01 giugno 2020

Fonti online fra Digital Humanities e conservazione della memoria

1989-2019: Internet ha compiuto trent’anni e la ricorrenza è stata celebrata nella certezza che si tratti non solo di una risorsa ormai ineludibile ma della galassia che ha rivoluzionato ogni ambito del sapere. È stata ed è, per noi donne e uomini della contemporaneità, una rivoluzione inavvertita come quella suscitata, silenziosa ma irreversibile, dall’invenzione della stampa alla metà del Quattrocento? Filosofi, storici della scienza, storici, informatici, umanisti digitali e scrittori (a esempio Alessandro Baricco con il suo The Game del 2018) sostengono di sì e pare difficile pensare altrimenti, tanto più che i mesi di lockdown appena trascorsi hanno accelerato tale percezione e amplificato in maniera esponenziale e globale l’uso delle tecnologie digitali.
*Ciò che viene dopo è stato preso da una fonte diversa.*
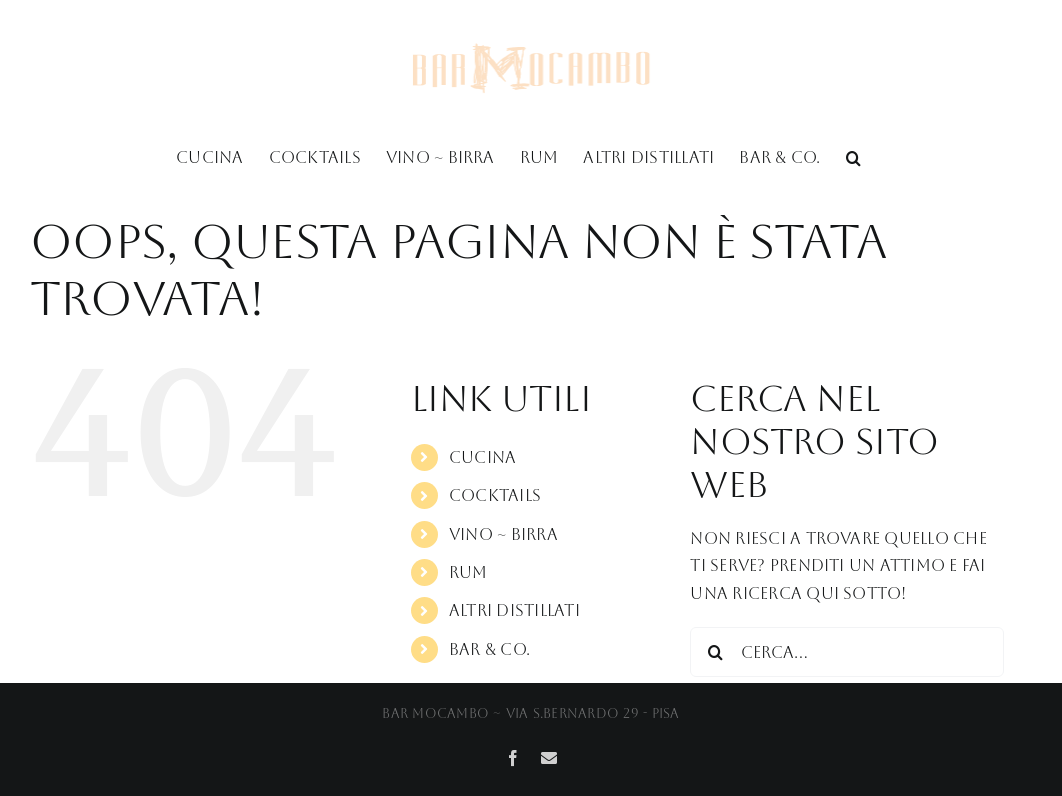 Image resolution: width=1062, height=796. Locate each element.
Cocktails (495, 495)
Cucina (482, 457)
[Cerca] (715, 652)
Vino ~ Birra (503, 534)
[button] (853, 156)
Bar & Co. (489, 649)
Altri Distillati (514, 610)
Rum (468, 572)
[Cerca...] (847, 652) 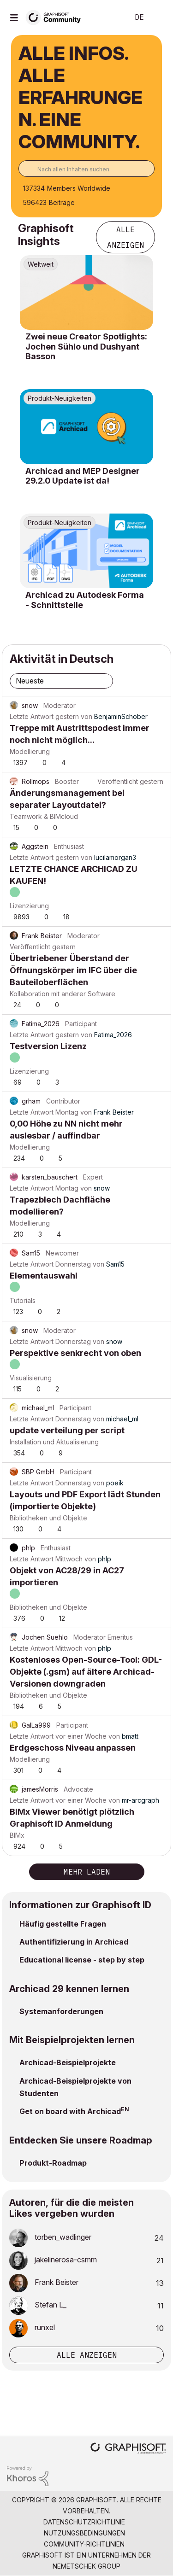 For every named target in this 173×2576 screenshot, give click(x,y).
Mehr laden (87, 1871)
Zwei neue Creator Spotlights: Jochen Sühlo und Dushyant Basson (86, 346)
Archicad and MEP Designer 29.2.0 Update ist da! (82, 476)
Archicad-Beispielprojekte (67, 2062)
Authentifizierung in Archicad (73, 1941)
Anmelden (158, 17)
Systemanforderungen (61, 2011)
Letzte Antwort (32, 716)
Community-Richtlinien (84, 2544)
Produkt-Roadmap (53, 2162)
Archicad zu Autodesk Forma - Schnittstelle (84, 600)
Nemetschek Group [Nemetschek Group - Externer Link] (86, 2566)
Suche (108, 17)
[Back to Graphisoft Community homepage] (56, 17)
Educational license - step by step (81, 1959)
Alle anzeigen (125, 237)
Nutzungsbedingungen (84, 2533)
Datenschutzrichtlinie (84, 2522)
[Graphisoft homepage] (128, 2449)
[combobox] (86, 168)
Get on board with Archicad (70, 2111)
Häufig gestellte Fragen (62, 1923) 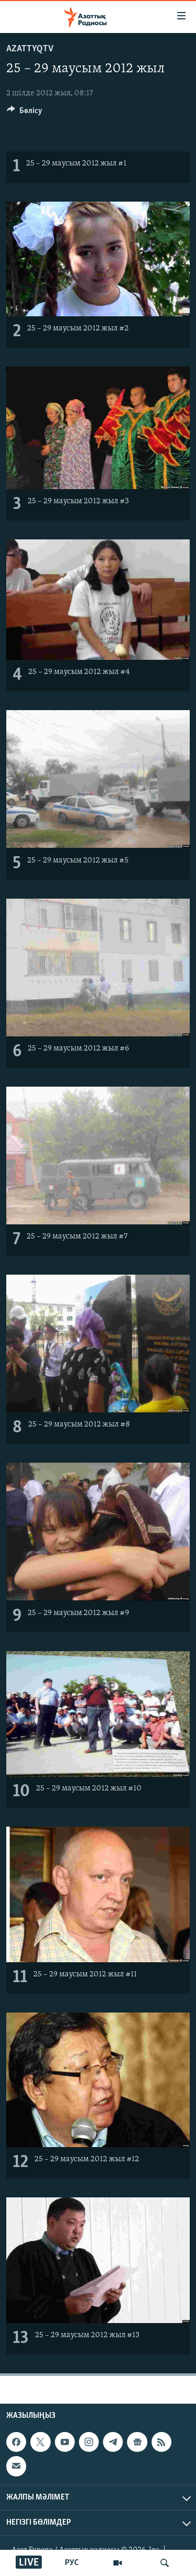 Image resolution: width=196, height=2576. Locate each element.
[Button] (24, 113)
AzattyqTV (29, 49)
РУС (72, 2563)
A tale proposito, di fronte alla chiusura di archivi e biblioteche, la comunità degli studiosi di numerose discipline, umanistiche e non solo, si è trovata a ricercare e interrogare con sempre maggior frequenza cataloghi online, banche dati, piattaforme e progetti realizzati in modalità virtuale al fine di sopperire alla mancanza di fonti analogiche e di percorrere nuove piste d’indagine. L’urgenza di queste navigazioni – misurabili in termini di miliardi di accessi quotidiani alla stringa di Google – ha riproposto agli addetti ai lavori (archivisti, bibliotecari, docenti universitari, scuole, istituti culturali depositari di memorie collettive, etc.) l’annoso problema di come valorizzare le collezioni digitali già esistenti o di quali risorse investire nei percorsi di digitalizzazione.

Se infatti, dai primi anni ’90 del Novecento, digitalizzare è parso il miglior modo per tutelare la documentazione, con lo sviluppo dell’informatica umanistica prima, e delle Digital Humanities poi, l’operazione si è via via rivelata carica di innumerevoli potenzialità culturali. Per restare al contesto italiano, il portale del Sistema Archivistico Nazionale (SAN) censisce ben 615 progetti di archivi o fondi digitalizzati, molti dei quali riconducibili al bel progetto Antenati finalizzato a ricerche genealogiche; quest’ultimo, com’è noto anche fra i fruitori occasionali, è tra i più frequentati per le sue implicazioni identitarie ed emotive. Siamo nel campo della Public History sulla quale il dibattito è più che mai attivo e che meriterà ulteriori approfondimenti. Sarà anche grazie al confronto con approcci come questo che la storiografia tradizionale e le Digital Humanities potranno immaginare nuovi sforzi congiunti per promuovere strategie di digitalizzazione sempre più interdisciplinari e utili a vari contesti di studio. Progetti virtuosi a cui guardare non mancano e ci sono ambiti che, più di altri, suggestionano diversi tipi di pubblico e non solo gli specialistici. Fra i tanti, si propone un esempio che riguarda la sfera affascinante e complessa della corrispondenza: ci si interroga da tempo sul destino dei nostri scambi via e-mail (labili, sbrigativi, talora sciatti, destinati a sparire?) e a maggior ragione acquistano peso e sostanza i carteggi del passato. L’Università di Oxford ha promosso il database EMLO – Early Modern Letters online nell’ambito del più vasto cantiere Networking the Republic of Letters, 1550-1750: un work in progress che dal 2015 si occupa di censire, digitalizzare e intrecciare la corrispondenza di scienziati e letterati, uomini e donne nell’età moderna. La mappa visuale dei contatti che ne deriva a livello europeo è già di per sé sorprendente.